How much do nurses get paid? The question is an appropriate one, especially for the potential nursing student who is shocked at the cost of a nursing degree, and who may be musing about the long-term payoff. The following survey helps to answer the question, “how much do nurses get paid?” as well as explain the how and why.
The following salaries represent the averages in these major American cities.
New York: $52,988-$76,544
- Denver: $48,500-$62,620
Los Angeles: $49,810-$73,596
When Demand is High and Supply Is Low
Nurses are in high demand. It is common to call the healthcare industry one of the “recession-proof” industries, and it’s true. Illness has never been and will never be totally eradicated. As long as there are people, there will be sick people. And as long as there are sick people, there will be others who attempt to heal and care for them. As the baby boomer generation ages, and as many of the baby boomer healthcare providers phase into post-career lifestyles, the need for new healthcare providers is more acute than ever. The healthcare industry is undergoing vast changes, and the supply of healthcare providers has not been able to keep up with the demand. Like any market situation, the healthcare industry has responded, creating a higher pay scale for those who are able to provide the necessary healthcare. Thus, nurse’s salaries are among the highest available for recently-graduated college students.
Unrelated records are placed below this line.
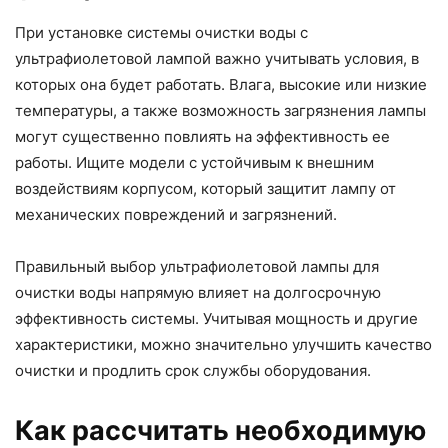
При установке системы очистки воды с
ультрафиолетовой лампой важно учитывать условия, в
которых она будет работать. Влага, высокие или низкие
температуры, а также возможность загрязнения лампы
могут существенно повлиять на эффективность ее
работы. Ищите модели с устойчивым к внешним
воздействиям корпусом, который защитит лампу от
механических повреждений и загрязнений.
Правильный выбор ультрафиолетовой лампы для
очистки воды напрямую влияет на долгосрочную
эффективность системы. Учитывая мощность и другие
характеристики, можно значительно улучшить качество
очистки и продлить срок службы оборудования.
Как рассчитать необходимую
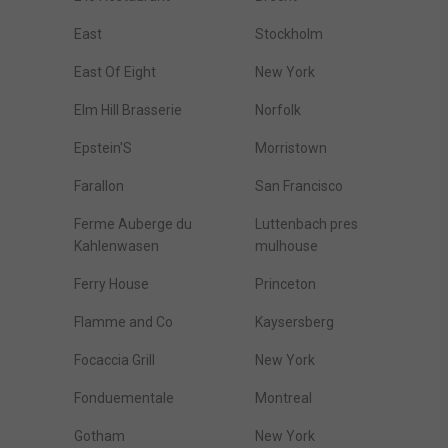
East
Stockholm
East Of Eight
New York
Elm Hill Brasserie
Norfolk
Epstein'S
Morristown
Farallon
San Francisco
Ferme Auberge du
Luttenbach pres
Kahlenwasen
mulhouse
Ferry House
Princeton
Flamme and Co
Kaysersberg
Focaccia Grill
New York
Fonduementale
Montreal
Gotham
New York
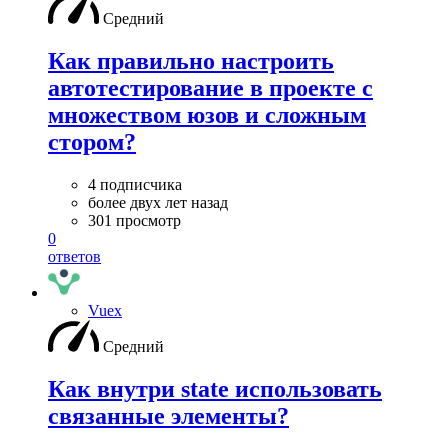
Средний
Как правильно настроить
автотестирование в проекте с
множеством юзов и сложным
стором?
4 подписчика
более двух лет назад
301 просмотр
0
ответов
Vuex
Средний
Как внутри state использовать
связанные элементы?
Increasing a Nurse’s Salary
Although the general salary for nurses is high, there are ways that RNs can improve their earning power. One way is to earn more education. Nursing education does not need to end at the RN, and nurses who earn more education, earn more money, considerably more. Additionally, rising in the ranks of nursing staff also increases one’s salary. Gaining management responsibility is a guaranteed way of increasing one’s compensation.
The answer to the question, “how much do nurses get paid?” is a pleasing one. But like all careers, good pay comes as a result as good, hard work.